Stored entries:
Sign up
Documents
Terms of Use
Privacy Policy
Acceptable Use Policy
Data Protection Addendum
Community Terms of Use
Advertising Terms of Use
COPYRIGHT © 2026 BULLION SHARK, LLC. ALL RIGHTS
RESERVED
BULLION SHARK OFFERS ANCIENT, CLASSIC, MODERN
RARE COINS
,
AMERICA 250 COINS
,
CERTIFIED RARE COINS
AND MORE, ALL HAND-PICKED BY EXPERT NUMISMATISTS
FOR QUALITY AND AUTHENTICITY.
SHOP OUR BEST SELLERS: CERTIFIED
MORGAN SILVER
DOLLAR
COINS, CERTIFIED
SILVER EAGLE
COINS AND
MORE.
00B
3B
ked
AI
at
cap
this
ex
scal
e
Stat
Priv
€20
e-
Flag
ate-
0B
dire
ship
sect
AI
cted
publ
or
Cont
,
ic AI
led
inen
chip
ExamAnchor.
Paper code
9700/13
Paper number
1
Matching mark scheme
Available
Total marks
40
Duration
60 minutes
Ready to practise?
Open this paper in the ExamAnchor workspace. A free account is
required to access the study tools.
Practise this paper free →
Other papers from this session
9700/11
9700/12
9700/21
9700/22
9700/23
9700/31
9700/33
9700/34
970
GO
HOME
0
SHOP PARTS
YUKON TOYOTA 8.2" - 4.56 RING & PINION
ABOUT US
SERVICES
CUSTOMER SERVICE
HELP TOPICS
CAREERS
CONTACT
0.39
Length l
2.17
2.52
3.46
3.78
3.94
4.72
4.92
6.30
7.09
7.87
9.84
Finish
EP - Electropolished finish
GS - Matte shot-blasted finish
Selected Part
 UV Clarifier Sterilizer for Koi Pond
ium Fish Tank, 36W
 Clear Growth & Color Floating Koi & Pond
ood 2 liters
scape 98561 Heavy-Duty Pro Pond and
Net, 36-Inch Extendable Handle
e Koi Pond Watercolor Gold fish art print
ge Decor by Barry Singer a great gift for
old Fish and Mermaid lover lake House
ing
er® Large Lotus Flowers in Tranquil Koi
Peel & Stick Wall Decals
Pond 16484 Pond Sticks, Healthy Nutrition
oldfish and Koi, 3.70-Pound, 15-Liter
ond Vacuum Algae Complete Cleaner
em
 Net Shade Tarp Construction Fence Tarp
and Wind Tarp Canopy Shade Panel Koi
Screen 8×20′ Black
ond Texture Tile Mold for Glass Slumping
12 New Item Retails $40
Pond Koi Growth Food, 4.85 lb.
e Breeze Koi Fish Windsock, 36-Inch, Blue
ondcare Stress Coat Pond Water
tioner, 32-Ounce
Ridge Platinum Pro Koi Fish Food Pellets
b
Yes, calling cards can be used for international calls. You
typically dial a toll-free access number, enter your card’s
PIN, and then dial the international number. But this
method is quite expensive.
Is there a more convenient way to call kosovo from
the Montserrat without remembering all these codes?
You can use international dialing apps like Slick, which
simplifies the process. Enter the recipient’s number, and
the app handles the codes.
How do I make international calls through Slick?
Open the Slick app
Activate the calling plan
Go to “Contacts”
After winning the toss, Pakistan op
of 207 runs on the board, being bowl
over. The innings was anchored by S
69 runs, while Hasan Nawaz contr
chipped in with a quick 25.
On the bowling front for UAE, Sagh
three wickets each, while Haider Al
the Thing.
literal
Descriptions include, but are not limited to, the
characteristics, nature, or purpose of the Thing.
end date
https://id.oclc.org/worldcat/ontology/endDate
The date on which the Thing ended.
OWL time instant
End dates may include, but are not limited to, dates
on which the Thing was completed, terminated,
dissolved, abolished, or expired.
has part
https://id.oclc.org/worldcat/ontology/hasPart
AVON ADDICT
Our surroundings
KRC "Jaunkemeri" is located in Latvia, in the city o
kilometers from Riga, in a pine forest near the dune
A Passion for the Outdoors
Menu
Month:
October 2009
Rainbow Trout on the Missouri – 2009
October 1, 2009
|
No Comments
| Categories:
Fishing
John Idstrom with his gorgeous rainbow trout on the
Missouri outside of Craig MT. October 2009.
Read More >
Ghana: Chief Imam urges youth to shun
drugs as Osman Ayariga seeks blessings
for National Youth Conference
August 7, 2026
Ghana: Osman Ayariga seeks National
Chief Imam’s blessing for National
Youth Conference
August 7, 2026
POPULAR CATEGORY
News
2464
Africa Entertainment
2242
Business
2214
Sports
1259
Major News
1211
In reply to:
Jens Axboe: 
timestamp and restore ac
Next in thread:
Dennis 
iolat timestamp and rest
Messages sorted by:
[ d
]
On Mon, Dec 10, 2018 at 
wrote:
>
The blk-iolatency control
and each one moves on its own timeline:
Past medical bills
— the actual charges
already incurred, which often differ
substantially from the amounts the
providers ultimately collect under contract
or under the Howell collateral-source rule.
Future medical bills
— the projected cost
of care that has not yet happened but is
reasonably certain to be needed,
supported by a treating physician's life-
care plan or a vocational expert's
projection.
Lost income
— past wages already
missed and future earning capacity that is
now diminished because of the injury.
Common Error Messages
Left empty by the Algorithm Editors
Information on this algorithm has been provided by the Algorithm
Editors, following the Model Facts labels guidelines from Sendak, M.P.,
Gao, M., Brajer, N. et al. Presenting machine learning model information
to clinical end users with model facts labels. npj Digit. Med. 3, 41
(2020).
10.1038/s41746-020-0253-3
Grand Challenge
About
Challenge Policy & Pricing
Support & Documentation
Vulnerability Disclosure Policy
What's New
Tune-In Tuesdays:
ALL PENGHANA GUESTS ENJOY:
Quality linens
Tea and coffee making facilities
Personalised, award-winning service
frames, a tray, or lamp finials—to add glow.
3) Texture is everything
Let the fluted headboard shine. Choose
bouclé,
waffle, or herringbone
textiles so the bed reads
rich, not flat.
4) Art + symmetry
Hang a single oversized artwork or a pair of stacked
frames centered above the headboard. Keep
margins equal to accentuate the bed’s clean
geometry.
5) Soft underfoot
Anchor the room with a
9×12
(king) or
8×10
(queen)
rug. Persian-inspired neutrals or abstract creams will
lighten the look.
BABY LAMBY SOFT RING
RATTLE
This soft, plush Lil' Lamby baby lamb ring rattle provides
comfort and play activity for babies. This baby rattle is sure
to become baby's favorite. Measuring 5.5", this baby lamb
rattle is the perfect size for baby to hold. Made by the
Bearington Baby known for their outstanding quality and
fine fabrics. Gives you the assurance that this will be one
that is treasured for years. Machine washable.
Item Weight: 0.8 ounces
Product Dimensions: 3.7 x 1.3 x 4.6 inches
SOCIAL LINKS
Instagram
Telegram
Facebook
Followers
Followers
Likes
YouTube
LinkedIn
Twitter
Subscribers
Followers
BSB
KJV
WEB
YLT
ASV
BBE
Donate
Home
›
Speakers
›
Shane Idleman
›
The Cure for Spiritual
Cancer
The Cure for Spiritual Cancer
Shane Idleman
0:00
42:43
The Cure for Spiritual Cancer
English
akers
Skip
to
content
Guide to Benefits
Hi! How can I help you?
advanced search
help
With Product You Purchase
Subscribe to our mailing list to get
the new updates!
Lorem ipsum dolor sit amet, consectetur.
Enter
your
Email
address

**Work instructions:** Send back an exact copy of only the lines from the line with "margins equal to accentuate the bed’s clean" up to and including the line with "comfort and play" in the data above.

**Problem solution:**
margins equal to accentuate the bed’s clean
geometry.
5) Soft underfoot
Anchor the room with a
9×12
(king) or
8×10
(queen)
rug. Persian-inspired neutrals or abstract creams will
lighten the look.
BABY LAMBY SOFT RING
RATTLE
This soft, plush Lil' Lamby baby lamb ring rattle provides
comfort and play activity for babies. This baby rattle is sure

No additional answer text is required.